Losing sucks—it sucks expired milk through a curly straw, and that's the bottom line—but let's play a game. Imagine that you are a GM or an owner and, look out, here comes a baseball genie with a simple question: Which team do you want to be for the next ten years? Your options are the New York Mets, who just crushed a can of Old Style while cruising on high-speed rails toward the World Series, or the Chicago Cubs, who played the role of that can over four not especially tense games. Who do you choose?
In the most basic sense, the Cubs are done and another season is lost. In a broader sense, though, fuck all that. This Cubs team is going to spend the next five seasons smashing the National League. What they are now is a fraction of what they will be, and these playoffs have only served as a warning. The genie would not have to wait long for an answer.

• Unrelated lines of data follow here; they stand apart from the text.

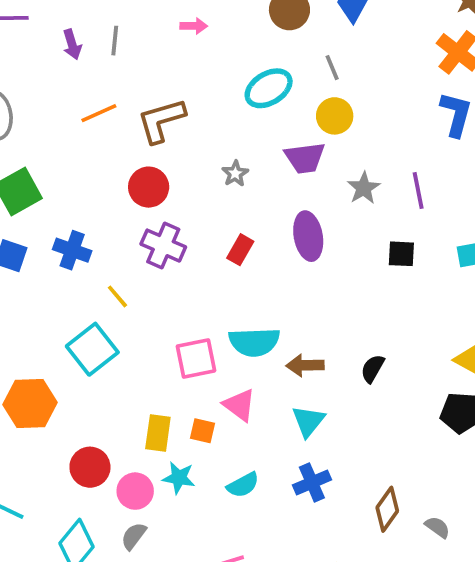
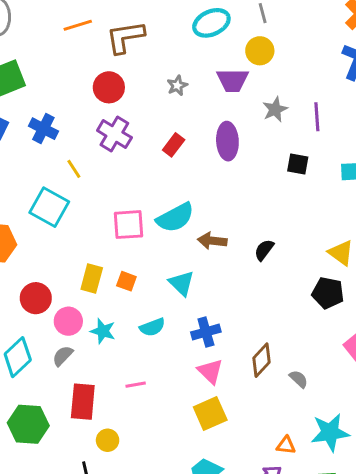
cyan semicircle: (254, 342) -> (175, 218), turned -33
cyan square: (92, 349) -> (49, 207), turned -30
pink triangle: (239, 405) -> (210, 371), moved
cyan triangle: (308, 421) -> (182, 283), moved, turned -32
cyan star: (179, 478) -> (103, 331), moved

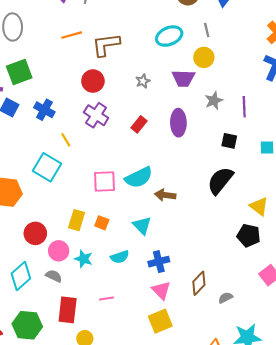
black semicircle: (264, 250) -> (220, 181), moved, size x1.8
gray semicircle: (63, 356) -> (54, 276), turned 70
gray semicircle: (299, 379) -> (225, 298), turned -72

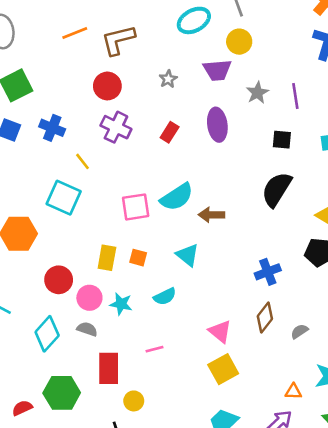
blue cross: (159, 262) -> (268, 272), moved

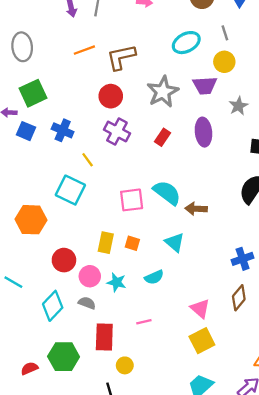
gray star: (168, 79) -> (163, 92), size x2.0
cyan semicircle: (177, 197) -> (167, 193), turned -112

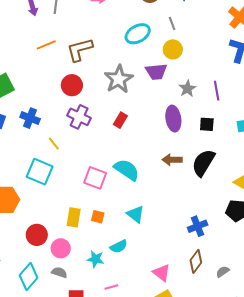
purple ellipse: (203, 132) -> (173, 119), moved
pink square: (132, 200) -> (95, 178), turned 30
brown arrow: (196, 209) -> (172, 160), moved
cyan star: (117, 282) -> (95, 259), moved

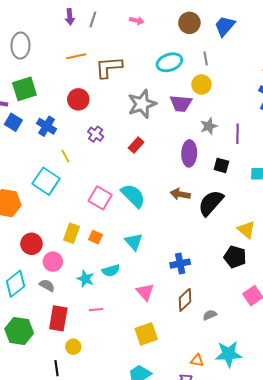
red circle: (72, 85) -> (78, 99), moved
purple cross: (79, 117) -> (96, 134), size x0.7
blue cross: (198, 226) -> (180, 264), moved
pink triangle: (162, 273) -> (145, 292), moved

The reason isn't complicated. This Cubs team is mind-bendingly young, and already quite good. They just won 97 games and stomped into the NLCS, and they're going to get better.
The Cubs scored an average of 4.25 runs per game in the regular season, good for 16th in baseball. Really, though, that's not fair because as an NL team they don't get the DH. The top run-scoring NL team is the Rockies, who ranked fifth overall, but that's not fair either, because the Cubs don't play in a park where what should be pop-ups to shortstop instead drop into the waiting mitts of fans in the center field nosebleeds. The highest-scoring NL team this season, non-Rockies division, is the Diamondbacks, at eighth, with 4.44 runs per game. The Cubs did, however, outscore the Mets, the Dodgers, and the Cardinals; they were just .05 runs per game behind the Pirates.
None of that is why they're going to be better. This does: the Cubs have eight hitters with 400 or more plate appearances this season; six of those players are under 30, and four of those are 25 or younger. This season, the Cubs got just 69 (very nice) games from Kyle Schwarber (age 22), 28 from Javier Baez (also 22), and 101 games from Jorge Soler (23), and they were still one of the best hitting teams in the National League. At 24 years old, Kris Bryant is already an All-Star and a terrifying homer-hitting monster.
You can imagine what this lineup will look like when all these stud hitters are 27, but you could also just wait: all of them will still be under Cubs control at that point. And, most likely, they'll be relatively affordable—right now, they're downright cheap—which leaves the ultra-smart front office to use the Ricketts' family fortune to supplement the roster in free agency as needed.
That's the other thing: besides being young and stacked with talent, the Cubs are Scrooge McDuck rich. Chicago's payroll this season was $120 million, on the low side for a big market team, and that's after adding Jon Lester's $25 million per season. The Cubs can throw another $30 million per on top of that for David Price or Zack Greinke if they want without Tom Ricketts noticing a change in the level of his money-diving tank. They can bring Matt Wieters in as a backup next season on a one-year pillow contract and hope he remembers how to be an All-Star. They can trade for Aroldis Chapman and Craig Kimbrel if they want to blow teams away late in games. They can do whatever they want, and the people making the decisions are smart enough to do it right. They will smash some shit up, and soon.
After 2013, the Boston Red Sox were supposed to rule baseball with their great farm system and their World Series win. Instead they've parlayed it all into two consecutive last-place finishes. Baseball, it turns out, is difficult to predict, but we know aging curves. We know the crushing power of young talent like Schwarber, Soler, Bryant, and Addison Russell. We know having two aces like Lester and Jake Arrieta helps a lot, and good lord if they get another we'll all be subjected to untold rounds of Super Rotation articles again.
So while we can't predict the future, we do know some things. The Cubs roster is stocked to overflowing with talent so young that improvement is bound to happen—not linearly, not perfectly, not everywhere, but on balance and dramatically. It can be difficult in times of stress to see the greater picture, and especially so with a mouthful of curly straw and expired milk, but this Cubs team sure seems like the future, and not even a distant one. It's the future like the next rest stop on the turnpike is the future. Need to pee? Just hold on a minute, Cubs fans, we're almost there.